In context or not, Osei-Frimpong’s comments remain controversial. In a Jan. 26 post to Medium, for example, Osei-Frimpong said he’d been banned from Facebook for 30 days for a post on race and violence. His reposted Facebook statement says the idea that white people “have to die for freedom isn’t particularly shocking … I think what’s offensive is the notion that some white people have may have to die for black people to be free.”

Osei-Frimpong has cited Tommy Curry, a professor of philosophy at Texas A&M University whose past comments about race were unearthed by a conservative publication in 2017. “In order to be equal, in order to be liberated, some white people might have to die,” Curry was quoted as saying in an article called “When Is It OK to Kill Whites?”

Curry’s quote was accurate but devoid of context -- in that case a conversation inspired by Quentin Tarantino's Django Unchained. Texas A&M first supported Curry’s right to academic freedom and then strongly rejected his views after public calls for his termination grew.

Curry weathered death threats but held on to his tenured faculty position. Graduate students have fewer assurances of academic freedom.

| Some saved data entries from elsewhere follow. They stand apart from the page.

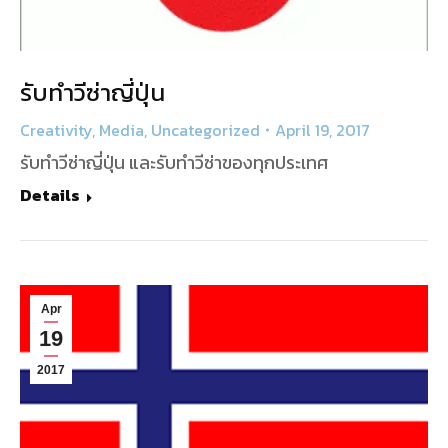
รับทำวีซ่าญี่ปุ่น
Creativity
,
Media
,
Uncategorized
April 19, 2017
รับทำวีซ่าญี่ปุ่น และรับทำวีซ่าของทุกประเทศ
Details
Apr
19
2017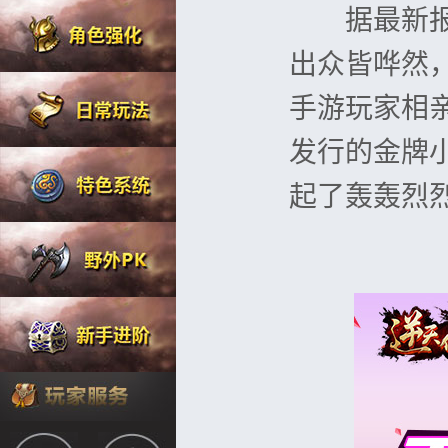
据最新报道
出众皆哗然
手游玩家相
发行的金牌
起了轰轰烈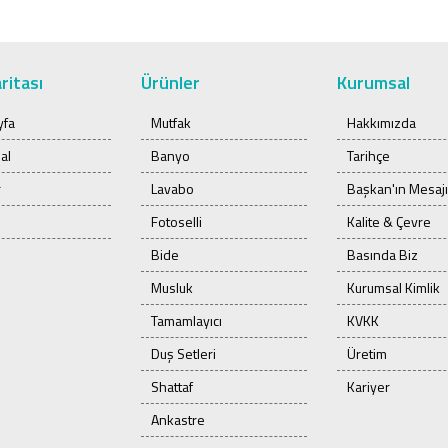
ritası
Ürünler
Kurumsal
yfa
Mutfak
Hakkımızda
al
Banyo
Tarihçe
r
Lavabo
Başkan'ın Mesajı
Fotoselli
Kalite & Çevre
Bide
Basında Biz
Musluk
Kurumsal Kimlik
Tamamlayıcı
KVKK
Duş Setleri
Üretim
Shattaf
Kariyer
Ankastre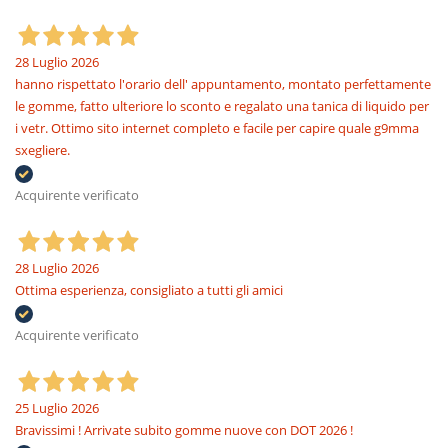
28 Luglio 2026
hanno rispettato l'orario dell' appuntamento, montato perfettamente
le gomme, fatto ulteriore lo sconto e regalato una tanica di liquido per
i vetr. Ottimo sito internet completo e facile per capire quale g9mma
sxegliere.
Acquirente verificato
28 Luglio 2026
Ottima esperienza, consigliato a tutti gli amici
Acquirente verificato
25 Luglio 2026
Bravissimi ! Arrivate subito gomme nuove con DOT 2026 !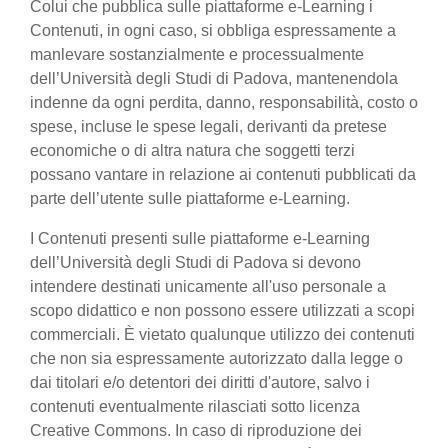
Colui che pubblica sulle piattaforme e-Learning i
Contenuti, in ogni caso, si obbliga espressamente a
manlevare sostanzialmente e processualmente
dell’Università degli Studi di Padova, mantenendola
indenne da ogni perdita, danno, responsabilità, costo o
spese, incluse le spese legali, derivanti da pretese
economiche o di altra natura che soggetti terzi
possano vantare in relazione ai contenuti pubblicati da
parte dell’utente sulle piattaforme e-Learning.
I Contenuti presenti sulle piattaforme e-Learning
dell’Università degli Studi di Padova si devono
intendere destinati unicamente all'uso personale a
scopo didattico e non possono essere utilizzati a scopi
commerciali. È vietato qualunque utilizzo dei contenuti
che non sia espressamente autorizzato dalla legge o
dai titolari e/o detentori dei diritti d'autore, salvo i
contenuti eventualmente rilasciati sotto licenza
Creative Commons. In caso di riproduzione dei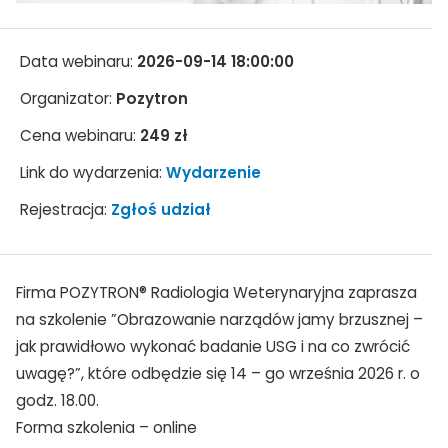
Data webinaru:
2026-09-14 18:00:00
Organizator:
Pozytron
Cena webinaru:
249 zł
Link do wydarzenia:
Wydarzenie
Rejestracja:
Zgłoś udział
Firma POZYTRON® Radiologia Weterynaryjna zaprasza
na szkolenie ”Obrazowanie narządów jamy brzusznej –
jak prawidłowo wykonać badanie USG i na co zwrócić
uwagę?”, które odbędzie się 14 – go września 2026 r. o
godz. 18.00.
Forma szkolenia – online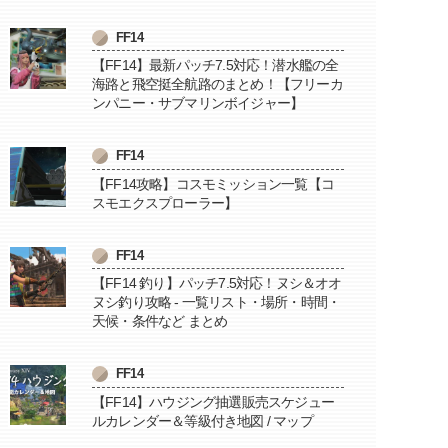
FF14
【FF14】最新パッチ7.5対応！潜水艦の全
海路と飛空挺全航路のまとめ！【フリーカ
ンパニー・サブマリンボイジャー】
FF14
【FF14攻略】コスモミッション一覧【コ
スモエクスプローラー】
FF14
【FF14 釣り】パッチ7.5対応！ヌシ＆オオ
ヌシ釣り攻略 - 一覧リスト・場所・時間・
天候・条件など まとめ
FF14
【FF14】ハウジング抽選販売スケジュー
ルカレンダー＆等級付き地図 / マップ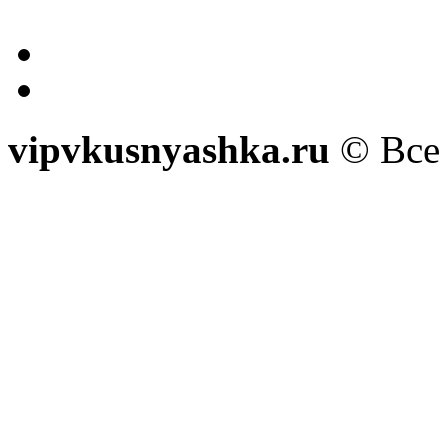
vipvkusnyashka.ru
© Все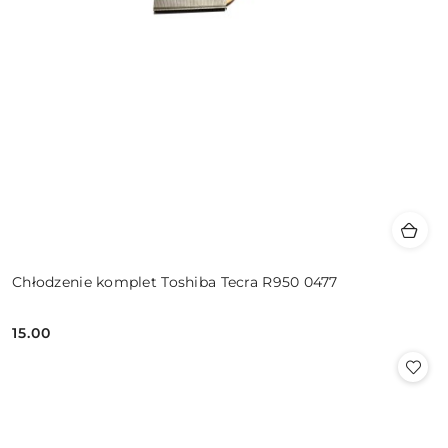
Chłodzenie komplet Toshiba Tecra R950 0477
15.00
Cena: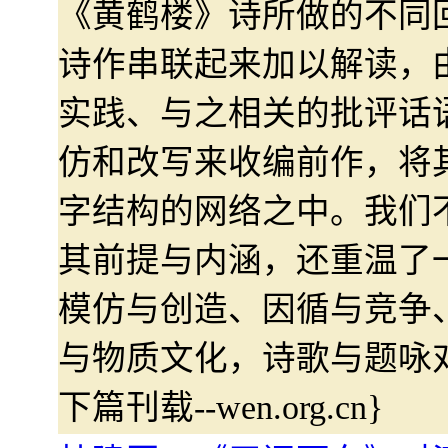
《黄鹤楼》诗所做的不同
诗作串联起来加以解读，
实践、与之相关的批评话
仿和改写来收编前作，将
字结构的网络之中。我们
其前提与内涵，还重温了
模仿与创造、因循与竞争
与物质文化，诗歌与题咏
下篇刊载--wen.org.cn}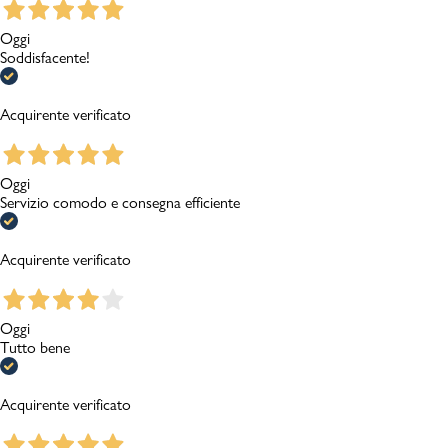
Oggi
Soddisfacente!
Acquirente verificato
Oggi
Servizio comodo e consegna efficiente
Acquirente verificato
Oggi
Tutto bene
Acquirente verificato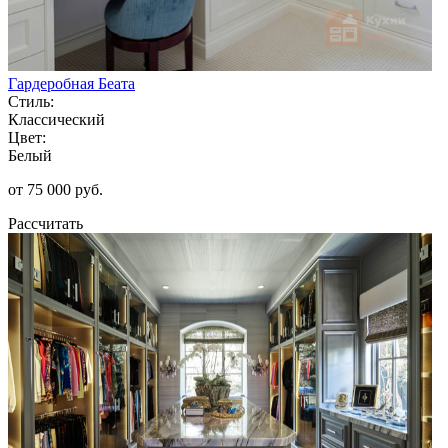
Гардеробная Беата
Стиль:
Классический
Цвет:
Белый
от 75 000 руб.
Рассчитать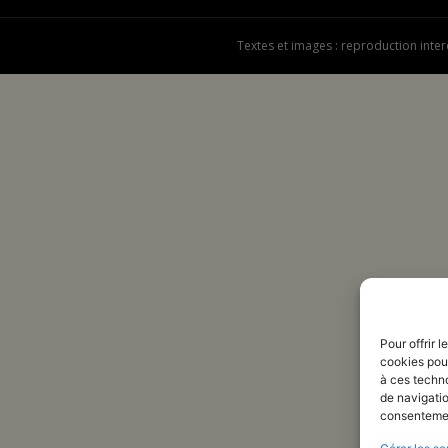
Textes et images : reproduction inter
Pour offrir 
cookies pour
à ces techn
de navigatio
consentement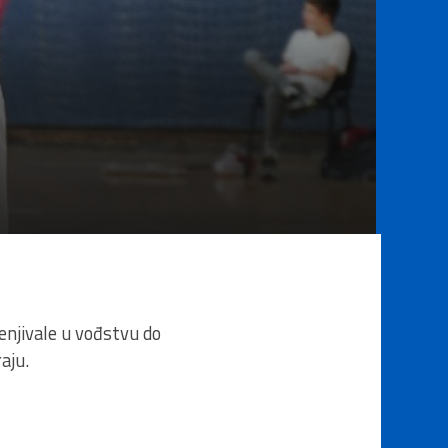
enjivale u vođstvu do
aju.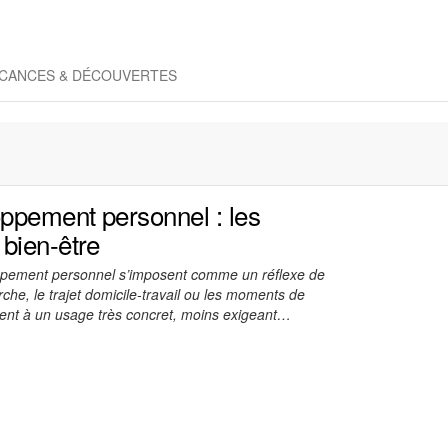
CANCES & DÉCOUVERTES
oppement personnel : les
bien-être
oppement personnel s’imposent comme un réflexe de
he, le trajet domicile-travail ou les moments de
ient à un usage très concret, moins exigeant…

The American Association of University Professors recognizes that gradate students have academic freedom and due process rights as employees. But it maintains that their academic freedom is more limited than faculty members’ in the areas of teaching and research because they work under supervision.

In the public political domain, however, graduate students "should have the same freedom of action" as faculty members, reads AAUP’s Statement on Graduate Students.

Disciplining a graduate student employee with dismissal for their extramural speech would require the same sort of connection to professional fitness that's expected in cases against faculty members, said Hans-Joerg Tiede, associate secretary for academic freedom, tenure and governance at the association.